Rosemarie James says
Wow! Thank you! Thank you for sharing this. Having lost my husband of 26 years to suicide forgiveness was the biggest thing eating away at my heart. It’s only been six months and everyone keeps telling me that it wasn’t my fault. That he was a grown man and made his own choice to end his life. I do not and can not make choices for others. I walked out on him the night before his death hoping it would make him see that he was about to lose us and our marriage because of his drinking. Instead, he chose to drink even more until he decided he couldn’t go on anymore and shot himself. He had battled alcoholism for 6 years on and off and got really obsessed with alcohol during our last six months together. I saved him once before from the bowels of alcohol and stood by his side these past 6 years trying to find help for him and coaching him into sobriety. This time, I couldn’t save him. I saved myself by walking out the door, and gave value to my own needs. Or, so I thought. My mind and my heart can forgive him, but it’s a real process trying to forgive myself.
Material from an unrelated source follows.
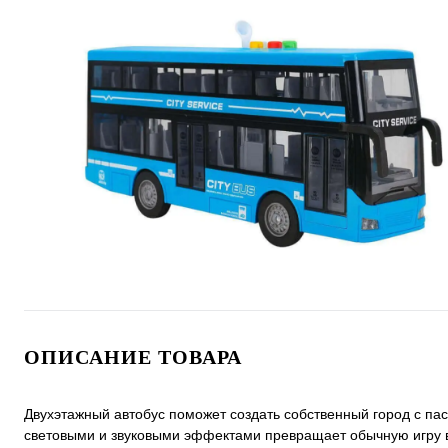
ОПИСАНИЕ ТОВАРА
Двухэтажный автобус поможет создать собственный город с п
световыми и звуковыми эффектами превращает обычную игру в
My mind tells me it wasn’t my fault but my heart tells me I should have tried to save him. Most days though, I truly believe that if God hadn’t wanted him to come home, someone would have been able to save him. Someone would have been able to stop this final act. Then there come the days I play detective and think “what if”. What if I had hung on just for a bit longer? I’m sure it will take quite a while before I truly forgive myself, but finding this blog site and the stories shared by so many of you are truly helping me a great deal on my road to recovery. Thank you!